Aithere's Log: Entry 01

First diary entry on the site! I only hope i can keep it up. I have a tendency to do that. Abandon hobbies I mean. I jump from hobby to hobby like a butterfly in a field of flowers. I do end up coming back to my previous hobbies though. And seeing as though Coding and CS is about to be my literal career, I'm hoping that I won't forget about this site.

I made this site after days and days of scrolling through obscure sites on the net, marveling at other people's creations and berating myself for not having enough creativity to match them.

I love the internet. It has been my solace and my friend for as long as I can remember. It has witnessed both the high and lows of my curiosity, childhood and wonder. But I will admit that being on the internet can also end up making you feel bad about yourself oftentimes. There are so many people and they are so so beautiful and bright and creative that sometimes you get lost in what you wish to be and forget to be yourself.
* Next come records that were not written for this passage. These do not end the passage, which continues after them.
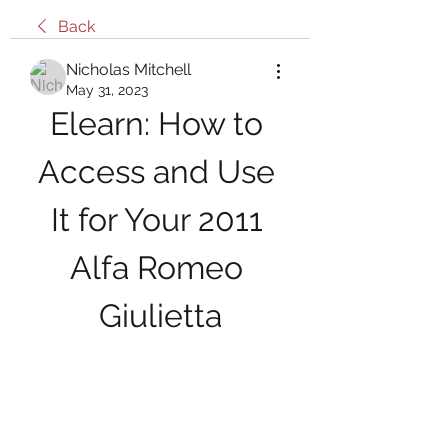
Back
Nicholas Mitchell
May 31, 2023
Elearn: How to 
Access and Use 
It for Your 2011 
Alfa Romeo 
Giulietta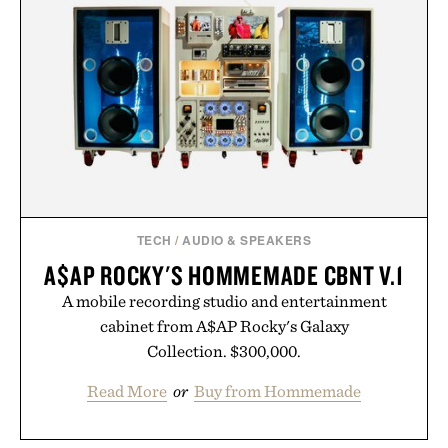
TECH
/
AUDIO & SPEAKERS
A$AP ROCKY'S HOMMEMADE CBNT V.1
A mobile recording studio and entertainment
cabinet from A$AP Rocky's Galaxy
Collection. $300,000.
Read More
or
Buy from Hommemade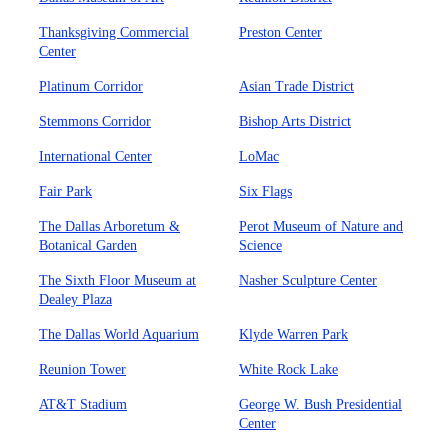
Thanksgiving Commercial
Preston Center
Center
Platinum Corridor
Asian Trade District
Stemmons Corridor
Bishop Arts District
International Center
LoMac
Fair Park
Six Flags
The Dallas Arboretum &
Perot Museum of Nature and
Botanical Garden
Science
The Sixth Floor Museum at
Nasher Sculpture Center
Dealey Plaza
The Dallas World Aquarium
Klyde Warren Park
Reunion Tower
White Rock Lake
AT&T Stadium
George W. Bush Presidential
Center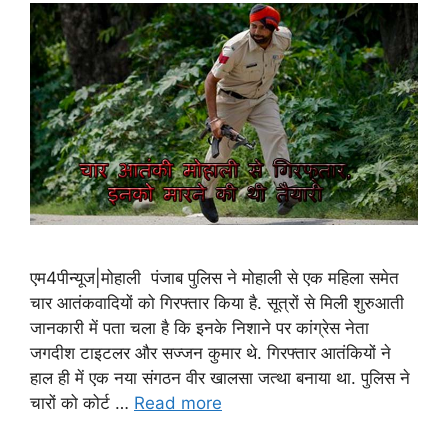
एम4पीन्यूज|मोहाली पंजाब पुलिस ने मोहाली से एक महिला समेत
चार आतंकवादियों को गिरफ्तार किया है. सूत्रों से मिली शुरुआती
जानकारी में पता चला है कि इनके निशाने पर कांग्रेस नेता
जगदीश टाइटलर और सज्जन कुमार थे. गिरफ्तार आतंकियों ने
हाल ही में एक नया संगठन वीर खालसा जत्था बनाया था. पु‍लिस ने
चारों को कोर्ट …
Read more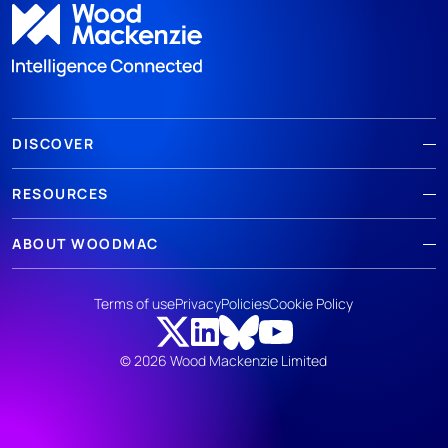
DISCOVER
RESOURCES
ABOUT WOODMAC
Terms of use
Privacy
Policies
Cookie Policy
© 2026 Wood Mackenzie Limited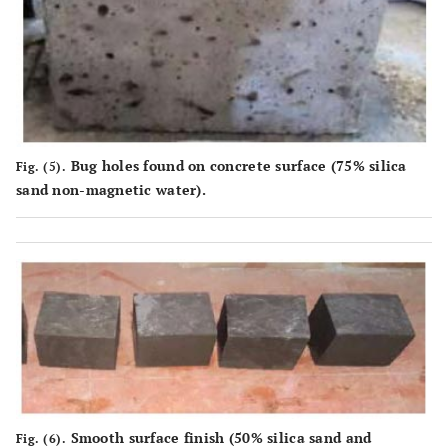
Bug holes found on concrete surface (75% silica
Fig. (5).
sand non-magnetic water).
Smooth surface finish (50% silica sand and
Fig. (6).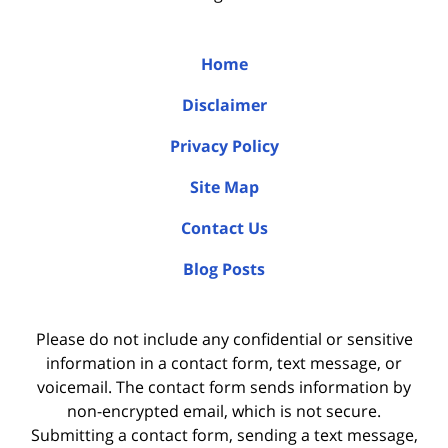
Home
Disclaimer
Privacy Policy
Site Map
Contact Us
Blog Posts
Please do not include any confidential or sensitive
information in a contact form, text message, or
voicemail. The contact form sends information by
non-encrypted email, which is not secure.
Submitting a contact form, sending a text message,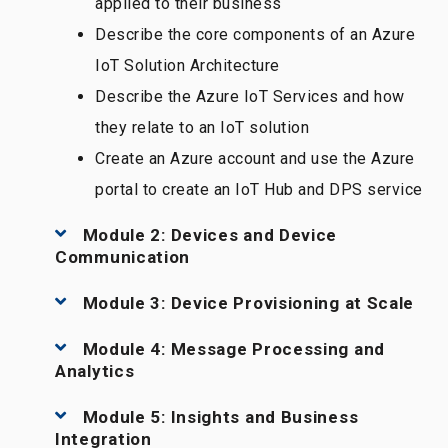
applied to their business
Describe the core components of an Azure
IoT Solution Architecture
Describe the Azure IoT Services and how
they relate to an IoT solution
Create an Azure account and use the Azure
portal to create an IoT Hub and DPS service
Module 2: Devices and Device
Communication
Module 3: Device Provisioning at Scale
Module 4: Message Processing and
Analytics
Module 5: Insights and Business
Integration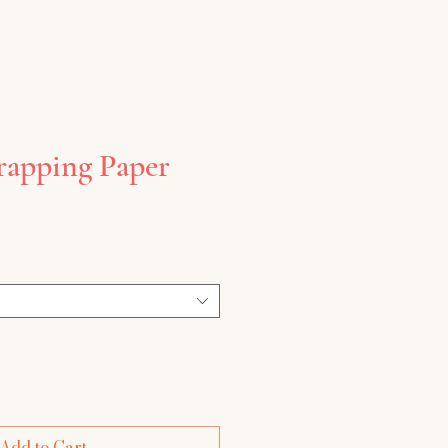
rapping Paper
Add to Cart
Or you end up looking at yourself in the mirror and finding the reflection lacking.

Perfectionism is a little thing I struggle with. I NEED to be the best. Or what my mind considers to be 'good enough'. Not at everything of course. Just the really niche topics that maybe no one really cares about. But they matter to me. Which is why the struggle of making this site. I went through so much of analysis paralysis that I decided to just STOP. and go with the flow in making the website. Even now, it feels hardly 'worthy' but I say to myself that it is mine and that is all that matters.
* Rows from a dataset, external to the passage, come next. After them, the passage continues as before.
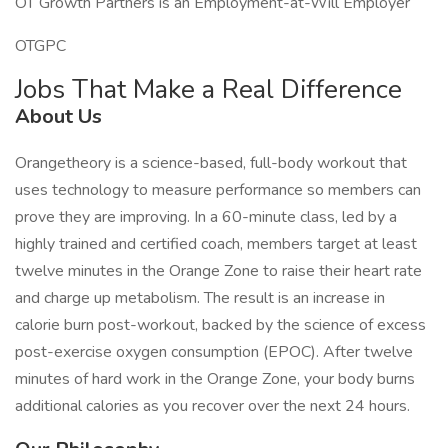
OT Growth Partners is an Employment-at-Will Employer
OTGPC
Jobs That Make a Real Difference
About Us
Orangetheory is a science-based, full-body workout that
uses technology to measure performance so members can
prove they are improving. In a 60-minute class, led by a
highly trained and certified coach, members target at least
twelve minutes in the Orange Zone to raise their heart rate
and charge up metabolism. The result is an increase in
calorie burn post-workout, backed by the science of excess
post-exercise oxygen consumption (EPOC). After twelve
minutes of hard work in the Orange Zone, your body burns
additional calories as you recover over the next 24 hours.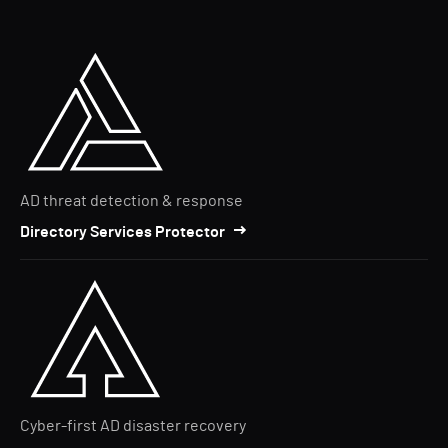
AD threat detection & response
Directory Services Protector
Cyber-first AD disaster recovery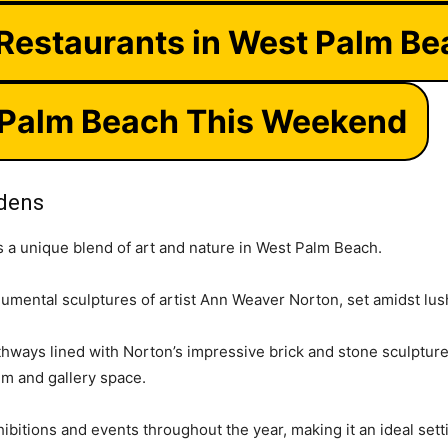
 Restaurants in West Palm B
 Palm Beach This Weekend
rdens
s a unique blend of art and nature in West Palm Beach.
umental sculptures of artist Ann Weaver Norton, set amidst lu
ways lined with Norton’s impressive brick and stone sculptures,
m and gallery space.
ibitions and events throughout the year, making it an ideal sett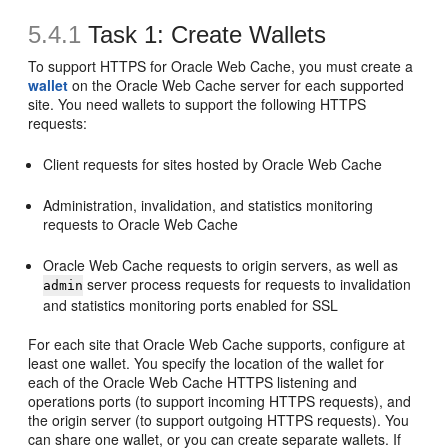
5.4.1
Task 1: Create Wallets
To support HTTPS for Oracle Web Cache, you must create a
wallet
on the Oracle Web Cache server for each supported
site. You need wallets to support the following HTTPS
requests:
Client requests for sites hosted by Oracle Web Cache
Administration, invalidation, and statistics monitoring
requests to Oracle Web Cache
Oracle Web Cache requests to origin servers, as well as
server process requests for requests to invalidation
admin
and statistics monitoring ports enabled for SSL
For each site that Oracle Web Cache supports, configure at
least one wallet. You specify the location of the wallet for
each of the Oracle Web Cache HTTPS listening and
operations ports (to support incoming HTTPS requests), and
the origin server (to support outgoing HTTPS requests). You
can share one wallet, or you can create separate wallets. If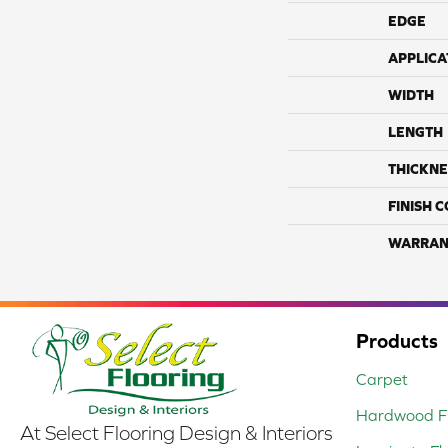
EDGE
APPLICA
WIDTH
LENGTH
THICKNE
FINISH 
WARRAN
Products
Carpet
Hardwood Fl
At Select Flooring Design & Interiors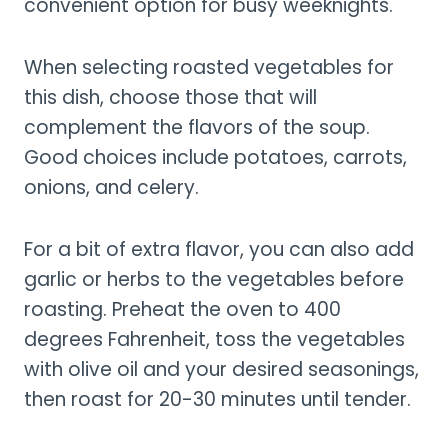
convenient option for busy weeknights.
When selecting roasted vegetables for
this dish, choose those that will
complement the flavors of the soup.
Good choices include potatoes, carrots,
onions, and celery.
For a bit of extra flavor, you can also add
garlic or herbs to the vegetables before
roasting. Preheat the oven to 400
degrees Fahrenheit, toss the vegetables
with olive oil and your desired seasonings,
then roast for 20-30 minutes until tender.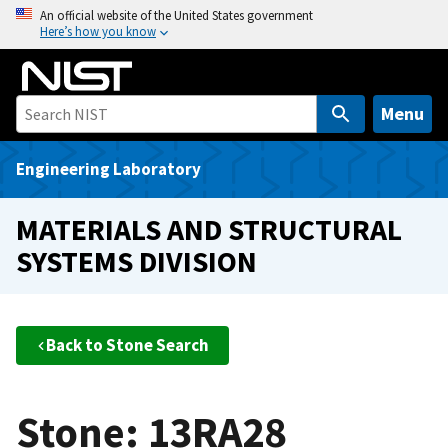
S
An official website of the United States government
Here’s how you know
k
i
p
t
Menu
o
m
Engineering Laboratory
a
i
MATERIALS AND STRUCTURAL
n
SYSTEMS DIVISION
c
o
n
t
Back to Stone Search
e
n
t
Stone: 13RA28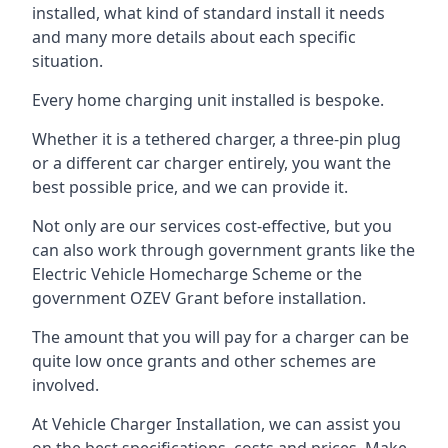
installed, what kind of standard install it needs
and many more details about each specific
situation.
Every home charging unit installed is bespoke.
Whether it is a tethered charger, a three-pin plug
or a different car charger entirely, you want the
best possible price, and we can provide it.
Not only are our services cost-effective, but you
can also work through government grants like the
Electric Vehicle Homecharge Scheme or the
government OZEV Grant before installation.
The amount that you will pay for a charger can be
quite low once grants and other schemes are
involved.
At Vehicle Charger Installation, we can assist you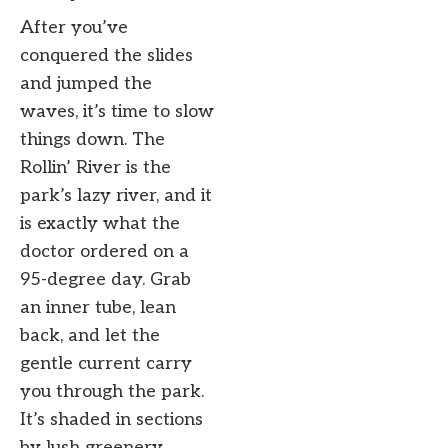
After you’ve
conquered the slides
and jumped the
waves, it’s time to slow
things down. The
Rollin’ River is the
park’s lazy river, and it
is exactly what the
doctor ordered on a
95-degree day. Grab
an inner tube, lean
back, and let the
gentle current carry
you through the park.
It’s shaded in sections
by lush greenery,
I get into these states of obsession almost with my hobbies. In which I will only work on them or focus on them and in such time periods, my creativity and motivation is at an all time high. But a few days later these states vanish, and simmer down into disinterest or simply move to the next sparkly thing I get my hands on. I want to learn how to channel my focus. I want to learn to harness it. There are so many things that i want to do, that I could do if I was a little more disciplined. I've started off atleast. small things like organizing my Uni notes or getting things done beforehand. But that has yet to show it's impact fully or how much I would like it to.

But it's alright. Self-Improvement is a steep slope and a lifelong battle. And as of now, I have no wish to stop.

(Also I was hoping to work on my writing skills too with this site so let's see how that goes.)